==== Available data ====

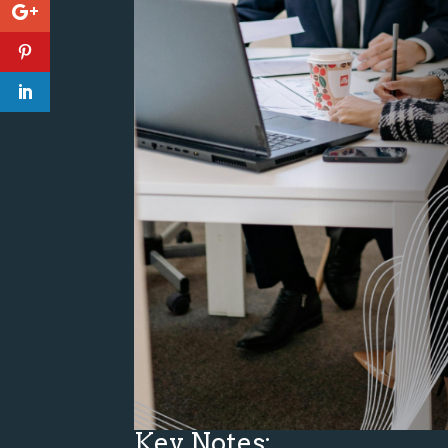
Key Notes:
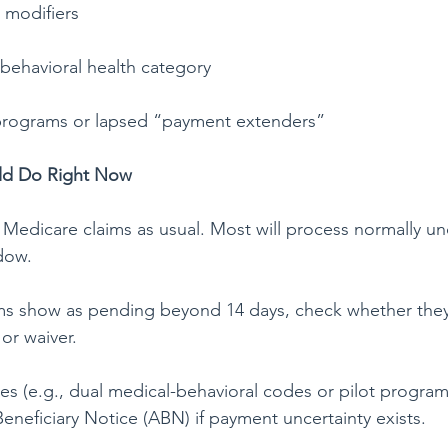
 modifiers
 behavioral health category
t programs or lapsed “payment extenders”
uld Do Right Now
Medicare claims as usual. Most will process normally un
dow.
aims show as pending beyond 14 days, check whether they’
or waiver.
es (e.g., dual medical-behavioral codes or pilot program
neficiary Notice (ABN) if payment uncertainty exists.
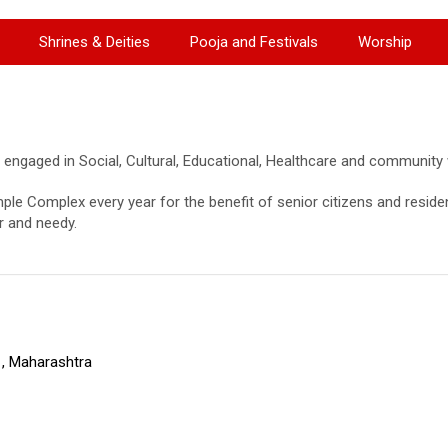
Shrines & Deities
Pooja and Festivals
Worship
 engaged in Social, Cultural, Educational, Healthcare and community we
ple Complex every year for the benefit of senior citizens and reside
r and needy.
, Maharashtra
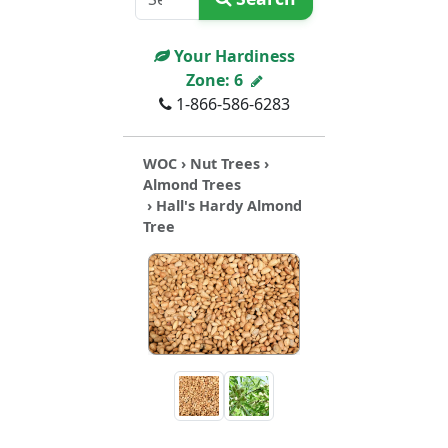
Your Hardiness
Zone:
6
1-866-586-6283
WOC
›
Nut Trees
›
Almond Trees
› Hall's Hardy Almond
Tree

====
==== Available data ====

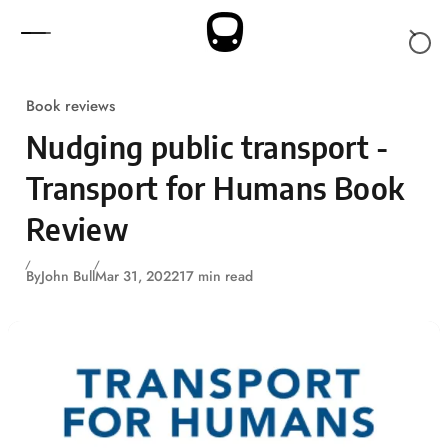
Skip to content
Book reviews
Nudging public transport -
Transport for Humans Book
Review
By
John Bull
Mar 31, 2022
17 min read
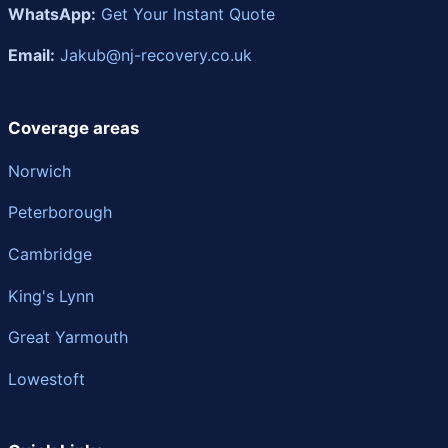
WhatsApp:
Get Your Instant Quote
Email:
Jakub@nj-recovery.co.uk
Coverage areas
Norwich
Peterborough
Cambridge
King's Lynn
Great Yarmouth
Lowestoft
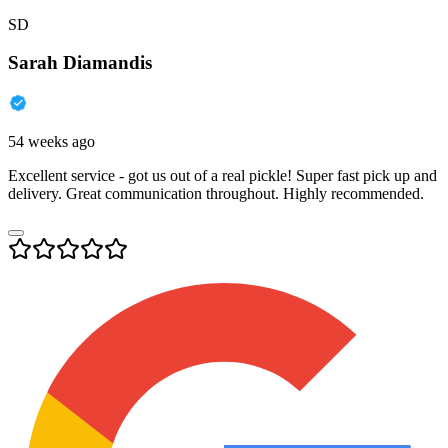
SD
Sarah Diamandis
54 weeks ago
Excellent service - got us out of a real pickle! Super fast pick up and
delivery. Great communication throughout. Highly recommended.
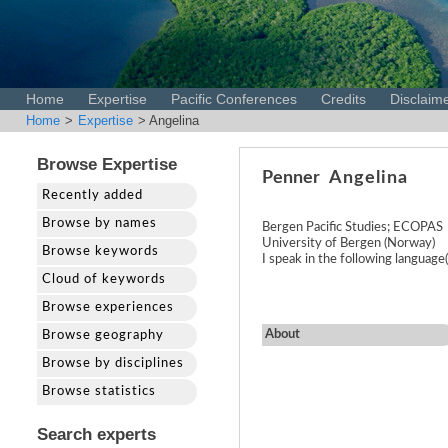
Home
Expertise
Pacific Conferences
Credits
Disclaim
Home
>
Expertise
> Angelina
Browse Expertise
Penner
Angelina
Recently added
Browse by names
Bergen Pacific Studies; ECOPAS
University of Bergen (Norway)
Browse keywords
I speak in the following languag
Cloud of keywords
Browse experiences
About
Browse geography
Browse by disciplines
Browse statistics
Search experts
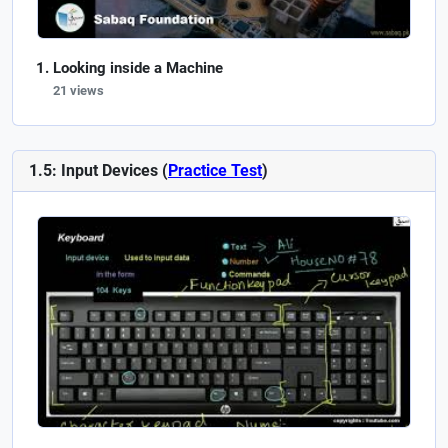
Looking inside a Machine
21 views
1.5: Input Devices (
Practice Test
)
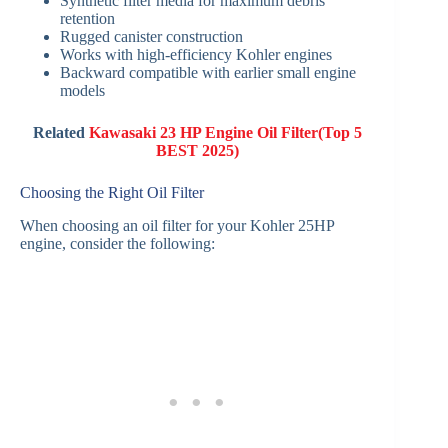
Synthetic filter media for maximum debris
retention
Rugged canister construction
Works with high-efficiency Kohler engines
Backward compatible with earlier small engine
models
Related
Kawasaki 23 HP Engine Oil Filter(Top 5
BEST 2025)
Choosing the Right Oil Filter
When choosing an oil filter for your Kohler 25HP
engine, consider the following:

====

(Problem details)
Show a copy of each line from the data that includes the word "payment".

(Solution below)
t programs or lapsed “payment extenders”
neficiary Notice (ABN) if payment uncertainty exists.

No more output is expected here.